WHAT IS EXPECTED: The entries that follow contain images, which should be left out; output everything else exactly.

RECORDS PROVIDED:
+ + + +

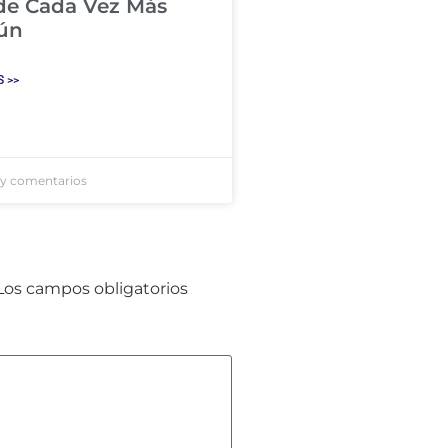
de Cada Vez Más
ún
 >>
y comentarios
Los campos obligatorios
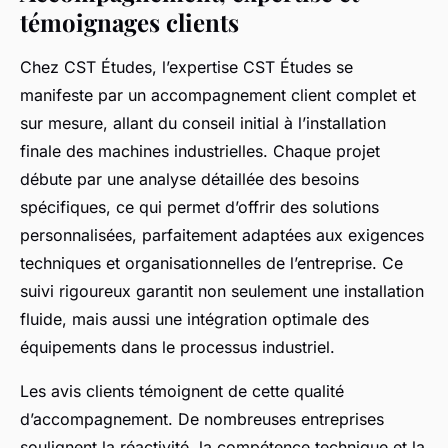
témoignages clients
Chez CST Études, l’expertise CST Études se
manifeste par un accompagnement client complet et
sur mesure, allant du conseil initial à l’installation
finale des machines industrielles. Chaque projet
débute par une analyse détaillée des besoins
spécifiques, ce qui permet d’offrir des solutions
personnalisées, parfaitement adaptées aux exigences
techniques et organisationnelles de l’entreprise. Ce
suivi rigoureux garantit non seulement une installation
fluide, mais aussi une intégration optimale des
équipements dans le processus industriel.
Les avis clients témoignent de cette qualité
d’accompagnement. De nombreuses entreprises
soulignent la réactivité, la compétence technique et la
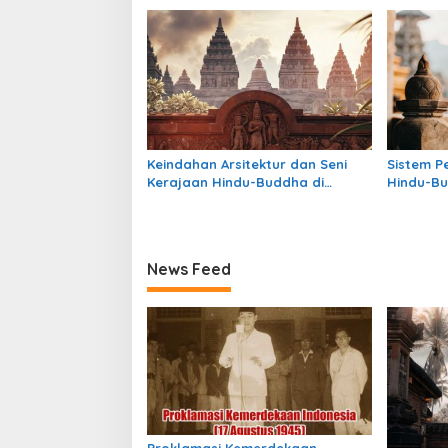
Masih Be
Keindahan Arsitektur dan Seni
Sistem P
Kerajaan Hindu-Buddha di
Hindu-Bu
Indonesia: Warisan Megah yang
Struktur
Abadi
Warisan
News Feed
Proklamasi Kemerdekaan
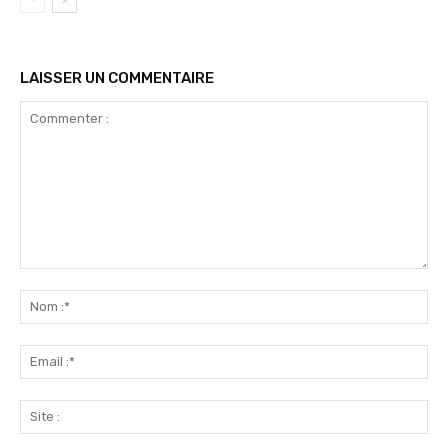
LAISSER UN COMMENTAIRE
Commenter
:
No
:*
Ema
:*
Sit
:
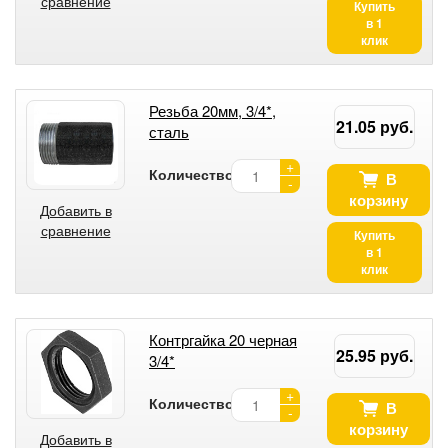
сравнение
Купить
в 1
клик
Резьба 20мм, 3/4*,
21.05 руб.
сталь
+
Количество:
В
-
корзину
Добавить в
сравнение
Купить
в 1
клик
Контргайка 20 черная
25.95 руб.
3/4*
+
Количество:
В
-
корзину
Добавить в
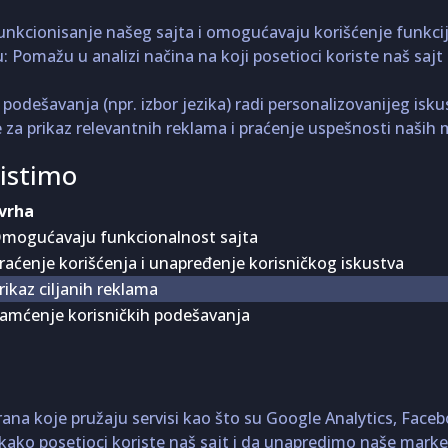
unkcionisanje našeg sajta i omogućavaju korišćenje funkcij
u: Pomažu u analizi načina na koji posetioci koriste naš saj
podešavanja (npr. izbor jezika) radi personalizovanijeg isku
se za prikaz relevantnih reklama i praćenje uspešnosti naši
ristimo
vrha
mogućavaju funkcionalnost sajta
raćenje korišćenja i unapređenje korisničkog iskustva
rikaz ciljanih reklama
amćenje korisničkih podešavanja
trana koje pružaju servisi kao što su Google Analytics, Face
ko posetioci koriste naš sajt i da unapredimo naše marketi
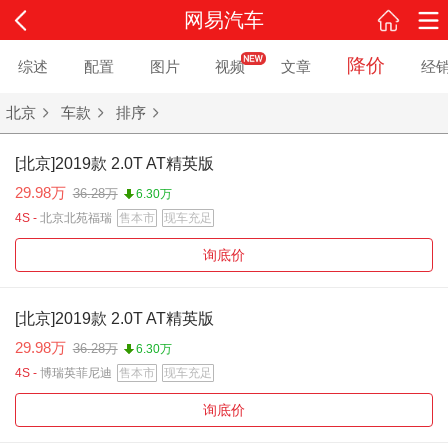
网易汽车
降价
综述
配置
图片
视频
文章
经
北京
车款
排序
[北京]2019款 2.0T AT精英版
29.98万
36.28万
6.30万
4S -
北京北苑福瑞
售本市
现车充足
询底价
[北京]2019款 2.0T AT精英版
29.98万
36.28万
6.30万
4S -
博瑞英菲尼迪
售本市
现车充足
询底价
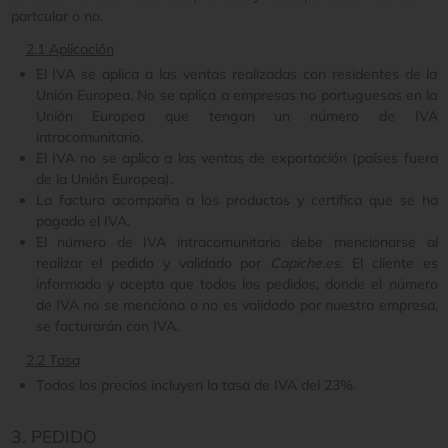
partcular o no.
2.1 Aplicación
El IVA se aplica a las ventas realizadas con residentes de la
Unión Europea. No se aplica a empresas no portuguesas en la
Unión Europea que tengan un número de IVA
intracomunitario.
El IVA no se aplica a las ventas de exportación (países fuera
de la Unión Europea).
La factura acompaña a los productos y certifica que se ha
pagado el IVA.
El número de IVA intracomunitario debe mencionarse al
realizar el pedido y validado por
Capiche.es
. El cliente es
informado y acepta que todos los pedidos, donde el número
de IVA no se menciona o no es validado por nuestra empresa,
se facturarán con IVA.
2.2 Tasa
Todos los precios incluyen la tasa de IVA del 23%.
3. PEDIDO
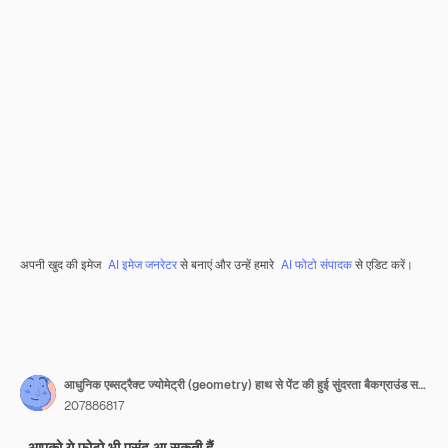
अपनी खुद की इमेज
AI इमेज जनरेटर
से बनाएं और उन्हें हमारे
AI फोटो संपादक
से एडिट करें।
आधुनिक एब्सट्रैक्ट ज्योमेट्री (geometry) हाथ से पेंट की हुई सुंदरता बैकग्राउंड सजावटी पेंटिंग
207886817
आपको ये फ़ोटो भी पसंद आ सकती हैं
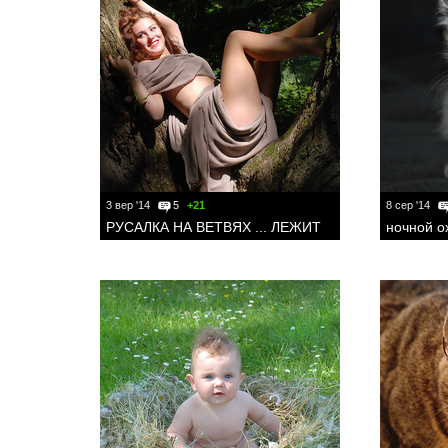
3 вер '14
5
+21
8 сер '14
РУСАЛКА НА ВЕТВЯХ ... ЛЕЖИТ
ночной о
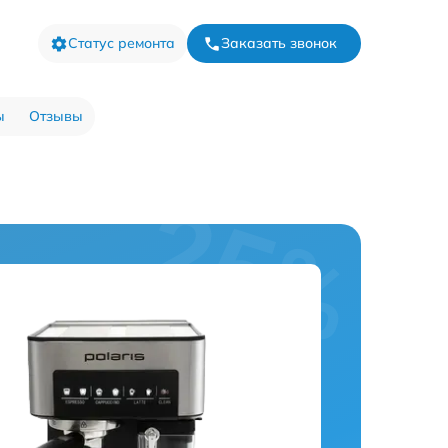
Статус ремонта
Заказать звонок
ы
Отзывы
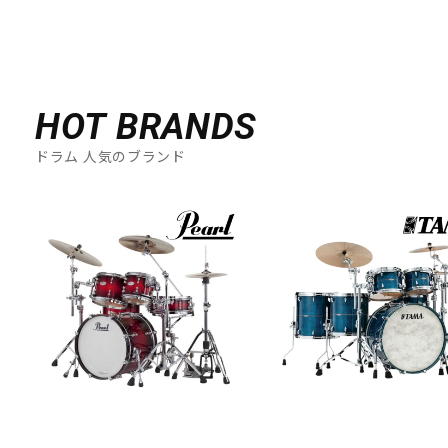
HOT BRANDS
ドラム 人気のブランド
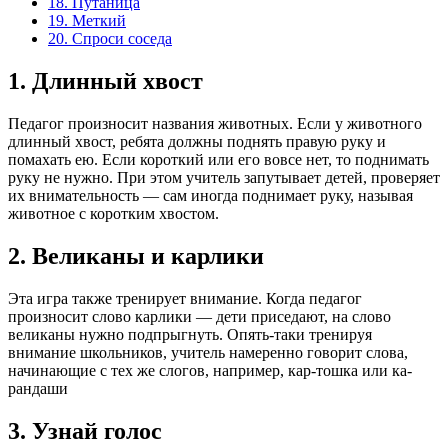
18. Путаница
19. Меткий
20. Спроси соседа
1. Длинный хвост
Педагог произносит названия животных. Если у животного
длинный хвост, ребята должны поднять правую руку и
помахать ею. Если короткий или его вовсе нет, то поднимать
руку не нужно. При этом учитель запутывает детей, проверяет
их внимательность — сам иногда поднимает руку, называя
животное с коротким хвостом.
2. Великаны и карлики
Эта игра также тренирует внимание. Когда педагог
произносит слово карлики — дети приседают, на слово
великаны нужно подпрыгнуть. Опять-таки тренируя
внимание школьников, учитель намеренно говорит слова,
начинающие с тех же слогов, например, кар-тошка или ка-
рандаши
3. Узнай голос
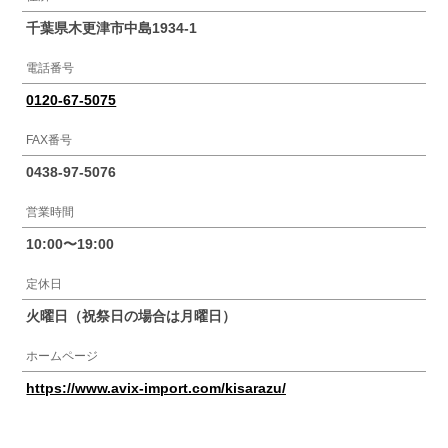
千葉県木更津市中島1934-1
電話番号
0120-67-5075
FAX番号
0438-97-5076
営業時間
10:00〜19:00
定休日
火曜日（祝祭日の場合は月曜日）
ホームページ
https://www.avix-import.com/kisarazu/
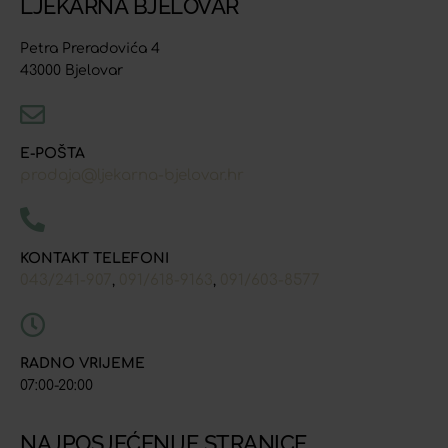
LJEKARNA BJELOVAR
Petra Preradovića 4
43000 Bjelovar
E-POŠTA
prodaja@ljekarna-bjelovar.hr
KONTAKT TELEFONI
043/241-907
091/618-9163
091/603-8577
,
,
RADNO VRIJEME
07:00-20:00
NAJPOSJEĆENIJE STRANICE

+ + + +

SOLUTION TO THE EXERCISE:
de Cada Vez Más
ún
 >>
y comentarios
Los campos obligatorios
témoignages clients
Chez CST Études, l’expertise CST Études se
manifeste par un accompagnement client complet et
sur mesure, allant du conseil initial à l’installation
finale des machines industrielles. Chaque projet
débute par une analyse détaillée des besoins
spécifiques, ce qui permet d’offrir des solutions
personnalisées, parfaitement adaptées aux exigences
techniques et organisationnelles de l’entreprise. Ce
suivi rigoureux garantit non seulement une installation
fluide, mais aussi une intégration optimale des
équipements dans le processus industriel.
Les avis clients témoignent de cette qualité
d’accompagnement. De nombreuses entreprises
soulignent la réactivité, la compétence technique et la
Masih Be
Keindahan Arsitektur dan Seni
Sistem P
Kerajaan Hindu-Buddha di
Hindu-Bu
Indonesia: Warisan Megah yang
Struktur
Abadi
Warisan
News Feed
Proklamasi Kemerdekaan
LAISSER UN COMMENTAIRE
Commenter
:
No
:*
Ema
:*
Sit
:
сравнение
Купить
в 1
клик
Резьба 20мм, 3/4*,
21.05 руб.
сталь
+
Количество:
В
-
корзину
Добавить в
сравнение
Купить
в 1
клик
Контргайка 20 черная
25.95 руб.
3/4*
+
Количество:
В
-
корзину
Добавить в
unkcionisanje našeg sajta i omogućavaju korišćenje funkcij
u: Pomažu u analizi načina na koji posetioci koriste naš saj
podešavanja (npr. izbor jezika) radi personalizovanijeg isku
se za prikaz relevantnih reklama i praćenje uspešnosti naši
ristimo
vrha
mogućavaju funkcionalnost sajta
raćenje korišćenja i unapređenje korisničkog iskustva
rikaz ciljanih reklama
amćenje korisničkih podešavanja
trana koje pružaju servisi kao što su Google Analytics, Face
ko posetioci koriste naš sajt i da unapredimo naše marketi
网易汽车
降价
综述
配置
图片
视频
文章
经
北京
车款
排序
[北京]2019款 2.0T AT精英版
29.98万
36.28万
6.30万
4S -
北京北苑福瑞
售本市
现车充足
询底价
[北京]2019款 2.0T AT精英版
29.98万
36.28万
6.30万
4S -
博瑞英菲尼迪
售本市
现车充足
询底价
partcular o no.
2.1 Aplicación
El IVA se aplica a las ventas realizadas con residentes de la
Unión Europea. No se aplica a empresas no portuguesas en la
Unión Europea que tengan un número de IVA
intracomunitario.
El IVA no se aplica a las ventas de exportación (países fuera
de la Unión Europea).
La factura acompaña a los productos y certifica que se ha
pagado el IVA.
El número de IVA intracomunitario debe mencionarse al
realizar el pedido y validado por
Capiche.es
. El cliente es
informado y acepta que todos los pedidos, donde el número
de IVA no se menciona o no es validado por nuestra empresa,
se facturarán con IVA.
2.2 Tasa
Todos los precios incluyen la tasa de IVA del 23%.
3. PEDIDO
अपनी खुद की इमेज
AI इमेज जनरेटर
से बनाएं और उन्हें हमारे
AI फोटो संपादक
से एडिट करें।
आधुनिक एब्सट्रैक्ट ज्योमेट्री (geometry) हाथ से पेंट की हुई सुंदरता बैकग्राउंड सजावटी पेंटिंग
207886817
आपको ये फ़ोटो भी पसंद आ सकती हैं
3 вер '14
5
+21
8 сер '14
РУСАЛКА НА ВЕТВЯХ ... ЛЕЖИТ
ночной о
Статус ремонта
Заказать звонок
ы
Отзывы
HOT BRANDS
ドラム 人気のブランド
18. Путаница
19. Меткий
20. Спроси соседа
1. Длинный хвост
Педагог произносит названия животных. Если у животного
длинный хвост, ребята должны поднять правую руку и
помахать ею. Если короткий или его вовсе нет, то поднимать
руку не нужно. При этом учитель запутывает детей, проверяет
их внимательность — сам иногда поднимает руку, называя
животное с коротким хвостом.
2. Великаны и карлики
Эта игра также тренирует внимание. Когда педагог
произносит слово карлики — дети приседают, на слово
великаны нужно подпрыгнуть. Опять-таки тренируя
внимание школьников, учитель намеренно говорит слова,
начинающие с тех же слогов, например, кар-тошка или ка-
рандаши
3. Узнай голос
千葉県木更津市中島1934-1
電話番号
0120-67-5075
FAX番号
0438-97-5076
営業時間
10:00〜19:00
定休日
火曜日（祝祭日の場合は月曜日）
ホームページ
https://www.avix-import.com/kisarazu/
LJEKARNA BJELOVAR
Petra Preradovića 4
43000 Bjelovar
E-POŠTA
prodaja@ljekarna-bjelovar.hr
KONTAKT TELEFONI
043/241-907
091/618-9163
091/603-8577
,
,
RADNO VRIJEME
07:00-20:00
NAJPOSJEĆENIJE STRANICE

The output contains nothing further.